Despite the avidin/biotin reaction being one of the most ubiquitous non-covalent immobilization and sensing strategies in scientific research, the ability to synthesize useful amounts of biotin-binding fusion constructs is hampered by poor solubility in bacterial expression systems. As such, there are few reports of successful genetic reporter fusions incorporating a biotin-binding partner. To address this, an enhanced-sensitivity, synthetically facile reporter fusion has been developed to merge the bioluminescence output of Gaussia luciferase (Gluc) with the recently characterized biotin-binding ability of tamavidin 2 (TA2) for general and universal signaling applications in biological and analytical systems. This fusion construct enables direct bacterial expression of a reporter system incorporating two important functionalities in a 1:1 stoichiometric relationship that can provide detection of discrete events at low concentrations. Using a cold-shock expression system, highly concentrated construct can be obtained from standard culture volumes while retaining essentially native protein activity. To demonstrate feasibility and provide an example application, this fusion construct is then included in a standard target-bridged assay design for the sensitive detection of four miRNA targets.

Graphical Abstract

Stable bacterial expression of a difficult fusion. A thermostable fusion between Gaussia luciferase and tamavidin 2 was successfully expressed and purified from a common E. coli strain. With high biotin-binding affinity and almost wild-type luminescence, this universal reporter construct could find application in a wide variety of imaging and detection platforms.
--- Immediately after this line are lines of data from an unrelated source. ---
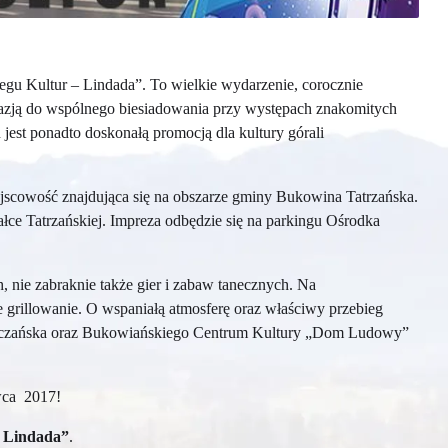
gu Kultur – Lindada”. To wielkie wydarzenie, corocznie
kazją do wspólnego biesiadowania przy występach znakomitych
jest ponadto doskonałą promocją dla kultury górali
ejscowość znajdująca się na obszarze gminy Bukowina Tatrzańska.
ałce Tatrzańskiej. Impreza odbędzie się na parkingu Ośrodka
, nie zabraknie także gier i zabaw tanecznych. Na
 grillowanie. O wspaniałą atmosferę oraz właściwy przebieg
Białczańska oraz Bukowiańskiego Centrum Kultury „Dom Ludowy”
rwca 2017!
– Lindada”
.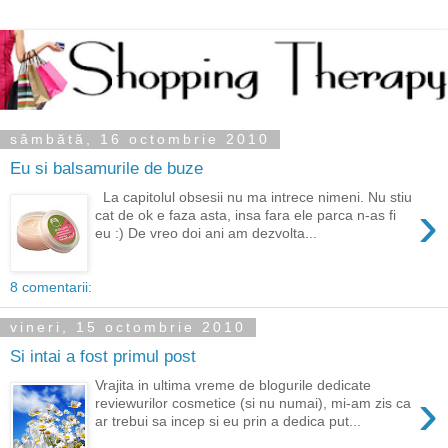
sâmbătă, 16 octombrie 2010
Eu si balsamurile de buze
La capitolul obsesii nu ma intrece nimeni. Nu stiu
›
cat de ok e faza asta, insa fara ele parca n-as fi
eu :) De vreo doi ani am dezvolta...
8 comentarii:
vineri, 15 octombrie 2010
Si intai a fost primul post
Vrajita in ultima vreme de blogurile dedicate
›
reviewurilor cosmetice (si nu numai), mi-am zis ca
ar trebui sa incep si eu prin a dedica put...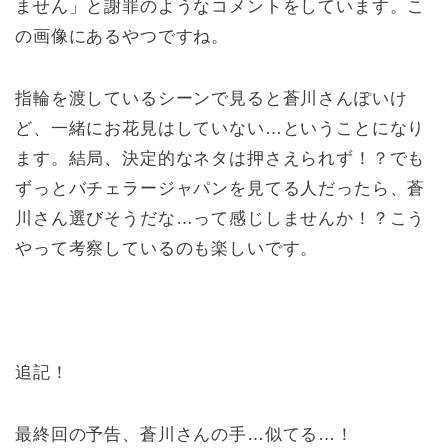
ません」と謝罪のようなコメントをしています。こ
の画像にあるやつですね。
指輪を渡しているシーンで見ると蒼川さんぽいけ
ど、一緒にお花見はしていない…ということになり
ます。結局、決定的なネタは押さえられず！？でも
ずっとバチェラージャパンを見てる人だったら、蒼
川さん選びそうだな…って感じしませんか！？こう
やって考察しているのも楽しいです。
追記！
最終回の予告、蒼川さんの手…似てる…！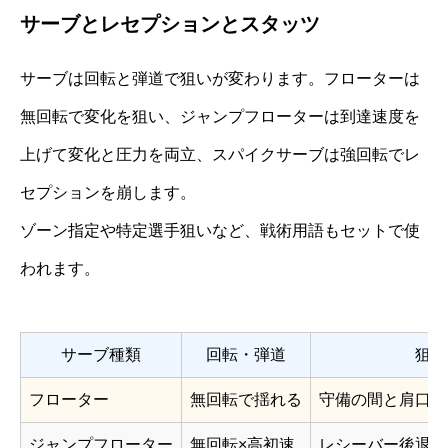
サーブとレセプションとスタッツ
サーブは回転と弾道で狙いが変わります。フローターは
無回転で変化を狙い、ジャンプフローターは到達速度を
上げて変化と圧力を両立、スパイクサーブは強回転でレ
セプションを崩します。
ゾーン指定や特定選手狙いなど、戦術用語もセットで使
われます。
サーブ種類
回転・弾道
狙い
フローター
無回転で揺れる
守備の間と肩口、
ジャンプフローター
無回転×高初速
レシーバー後退前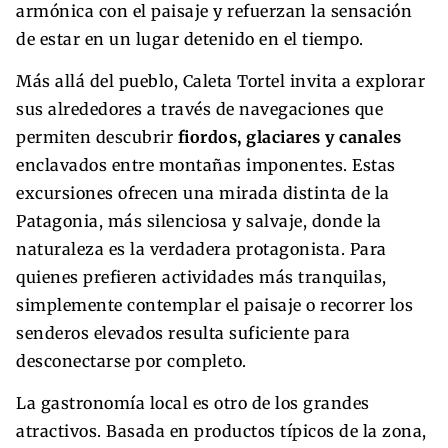
armónica con el paisaje y refuerzan la sensación
de estar en un lugar detenido en el tiempo.
Más allá del pueblo, Caleta Tortel invita a explorar
sus alrededores a través de navegaciones que
permiten descubrir
fiordos, glaciares y canales
enclavados entre montañas imponentes. Estas
excursiones ofrecen una mirada distinta de la
Patagonia, más silenciosa y salvaje, donde la
naturaleza es la verdadera protagonista. Para
quienes prefieren actividades más tranquilas,
simplemente contemplar el paisaje o recorrer los
senderos elevados resulta suficiente para
desconectarse por completo.
La gastronomía local es otro de los grandes
atractivos. Basada en productos típicos de la zona,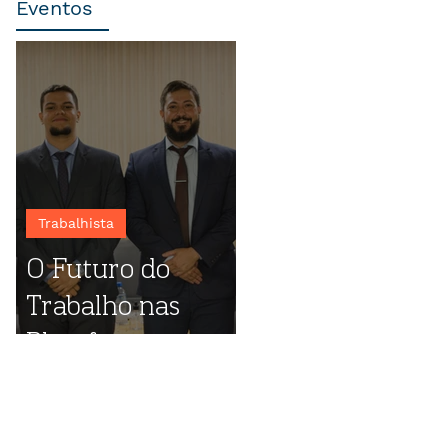
Eventos
Trabalhista
O Futuro do
Trabalho nas
Plataformas
Digitais: destaques
do evento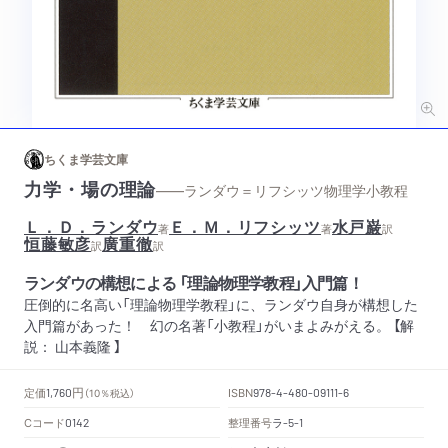
ちくま学芸文庫
力学・場の理論
——ランダウ＝リフシッツ物理学小教程
Ｌ．Ｄ．ランダウ
Ｅ．Ｍ．リフシッツ
水戸巌
著
著
訳
恒藤敏彦
廣重徹
訳
訳
ランダウの構想による 「理論物理学教程」入門篇！
圧倒的に名高い「理論物理学教程」に、ランダウ自身が構想した
入門篇があった！ 幻の名著「小教程」がいまよみがえる。 【解
説： 山本義隆 】
円
定価
ISBN
1,760
（10％税込）
978-4-480-09111-6
Cコード
整理番号
ラ
0142
-5-1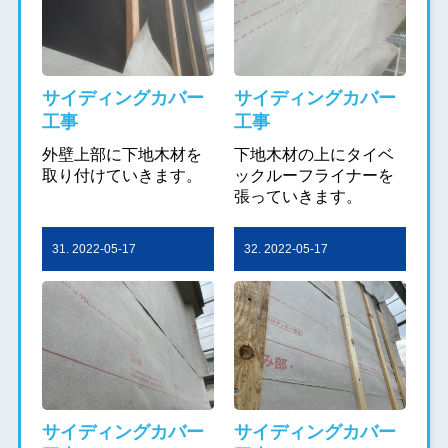
サイディングカバー
サイディングカバー
工事
工事
外壁上部に下地木材を
下地木材の上にタイベ
取り付けていきます。
ックルーフライナーを
張っていきます。
31. 2022-05-17
32. 2022-05-17
サイディングカバー
サイディングカバー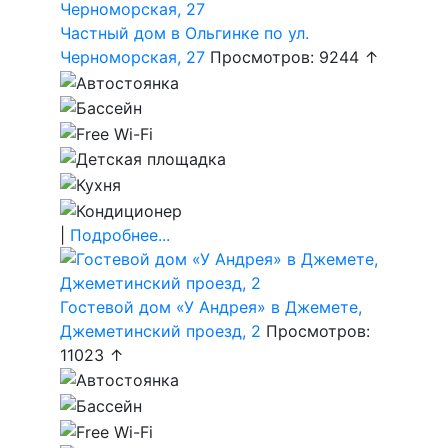
Частный дом в Ольгинке по ул.
Черноморская, 27
Просмотров: 9244 ↑
|
Подробнее...
Гостевой дом «У Андрея» в Джемете,
Джеметинский проезд, 2
Просмотров:
11023 ↑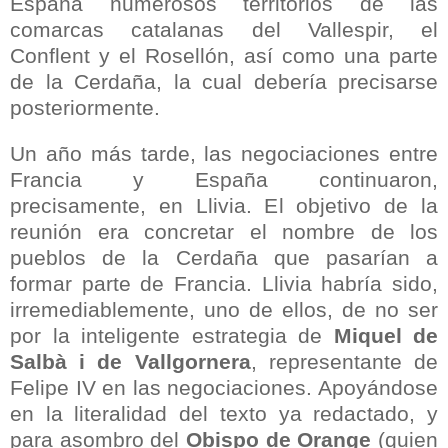
España numerosos territorios de las
comarcas catalanas del Vallespir, el
Conflent y el Rosellón, así como una parte
de la Cerdaña, la cual debería precisarse
posteriormente.
Un año más tarde, las negociaciones entre
Francia y España continuaron,
precisamente, en Llivia. El objetivo de la
reunión era concretar el nombre de los
pueblos de la Cerdaña que pasarían a
formar parte de Francia. Llivia habría sido,
irremediablemente, uno de ellos, de no ser
por la inteligente estrategia de
Miquel de
Salbà i de Vallgornera
,
representante de
Felipe IV en las negociaciones. Apoyándose
en la literalidad del texto ya redactado, y
para asombro del
Obispo de
Orange
(quien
Protein fusions are prevalent in natural systems, and with the realization that the intentional tethering of dissimilar proteins leads to both novel functionality and confinement of unique activities, the creation of synthetic fusions involving a wide array of chemical and genetic linkages has become commonplace.^[1] Many examples of synthetic fusion constructs exist, with sensors and imaging agents providing a significant percentage of these designs. A common strategy for developing analytical sensors and imaging probes is the tethering of a fluorescent or luminescent protein to an immobilization domain – frequently a biotin-binding partner. This enables specific binding to a nanocarrier, resonance energy transfer partner, or surface. Although biotin-binding reporter constructs have an extremely broad range of application, it is typically difficult to develop an appropriate expression vector such that both partners are equally soluble during expression.^[2] Traditionally, proteins that were difficult to express as a fusion were purified independently and then fused using chemical conjugation techniques. This is often the only recourse when the necessity of production-level synthesis does not overlap with an available bacterial expression system. While chemical conjugations are relatively simple to generate using the large variety of specialized crosslinkers available, it is often much more difficult to control the conjugation stoichiometry and generate reproducible signals at low concentrations.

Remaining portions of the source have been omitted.